香典をもらったときのお礼の言葉と失礼のないマナー完全手引き
大切な方を亡くした深い悲しみや慌ただしさのなかでも、故人を偲んで香典をお寄せくださった方々への感謝は丁寧にお伝えしたいものです。しかし、「直接手渡しされた瞬間にどう返せばよいのか」「受付でのお礼の言い回しは?」「メールやLINEでお礼を伝えても失礼にあたらないのか」と、急な場面で言葉に詰まってしまうケースは少なくありません。
冠婚葬祭の作法には時代ごとの変化もあり、家族葬の増加やデジタルツールの普及に伴って連絡マナーの柔軟性も求められるようになりました。本稿では、葬儀の現場や後日のやり取りで迷わないよう、対面・職場・メール・LINEなどシチュエーション別の最適な文例や、知っておくべきタブー表現を体系的に整理してお伝えします。
📌 【この記事の重要ポイントまとめ】
- 要点1:香典を直接手渡しされた際は「恐れ入ります」「ご丁寧に恐縮でございます」と返し、「ありがとうございます」の単体使用は避けるのが基本礼儀。
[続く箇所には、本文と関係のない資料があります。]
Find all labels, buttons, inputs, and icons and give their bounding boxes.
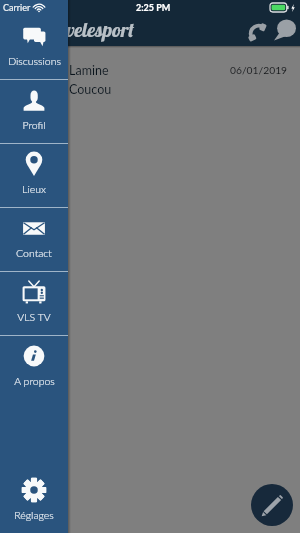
staticText: 2:25 PM bbox=[136, 2, 171, 13]
staticText: Lieux bbox=[22, 183, 46, 196]
button[interactable]: New message bbox=[251, 484, 293, 526]
staticText: Réglages bbox=[14, 509, 54, 522]
button[interactable]: Lamine bbox=[0, 46, 300, 96]
staticText: Discussions bbox=[8, 55, 61, 68]
button[interactable]: Discussions bbox=[0, 14, 68, 79]
button[interactable]: Messages bbox=[270, 15, 300, 45]
button[interactable]: VLS TV bbox=[0, 271, 68, 335]
button[interactable]: Call bbox=[240, 15, 270, 45]
staticText: 06/01/2019 bbox=[230, 64, 288, 76]
staticText: VLS TV bbox=[17, 311, 51, 324]
staticText: Carrier bbox=[3, 2, 31, 13]
staticText: Contact bbox=[16, 247, 52, 260]
button[interactable]: Contact bbox=[0, 207, 68, 271]
button[interactable]: Réglages bbox=[0, 465, 68, 533]
staticText: A propos bbox=[14, 375, 55, 388]
button[interactable]: Profil bbox=[0, 79, 68, 143]
button[interactable]: A propos bbox=[0, 335, 68, 399]
staticText: Coucou bbox=[69, 82, 112, 97]
staticText: Lamine bbox=[69, 63, 109, 78]
button[interactable]: Lieux bbox=[0, 143, 68, 207]
staticText: Profil bbox=[22, 119, 46, 132]
staticText: velesport bbox=[66, 17, 134, 42]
- 要点2:職場や友人へのLINE・メールによるお礼は「取り急ぎの報告と感謝」として有効だが、後日の正式な挨拶や香典返しの手配を忘れない配慮が必須。
- 要点3:忌み言葉(重ね言葉・直接表現)の回避や、香典返しに添える挨拶状における「句読点なし」の慣習など、伝統的なマナーを押さえることで礼を尽くした対応が完成する。
【対面・受付・後日】香典をいただいたときの状況別・お礼の言葉と基本マナー
香典を受け取る場面は、通夜・葬儀の受付、遺族への直接の手渡し、葬儀後の自宅弔問など多岐にわたります。最も大切なのは、「香典 いただいたとき 返事」として慶事のような明るい感謝ではなく、相手の心遣いに対する恐縮と哀悼の意を含めたトーンで応じることです。
通夜や告別式で遺族が参列者から直接手渡し 香典 挨拶を受ける際は、以下のような言葉で短く丁寧に返します。
- 「ご丁寧に恐れ入ります。故人も喜んでいると存じます。」
- 「ご厚志、誠に恐縮に存じます。本日はお忙しい中、ご会葬いただきありがとうございます。」
- 「温かいお心遣いをいただき、心より御礼申し上げます。」
受付係を担当している場合の香典 受付 お礼の言葉は、遺族の代理としての品格が求められます。両手で袱紗(ふくさ)や不祝儀袋を受け取り、一礼しながら次のように述べます。
- 「お預かりいたします。ご丁寧に恐れ入ります。」
- 「ご会葬いただき、誠にありがとうございます。どうぞお控え室へお進みください。」
また、葬儀に参列できず後日香典をもらったとき お礼を伝える場面(自宅への弔問や郵送での受領など)では、足を運んでくださった労いや心遣いに対し、次のように感謝を述べます。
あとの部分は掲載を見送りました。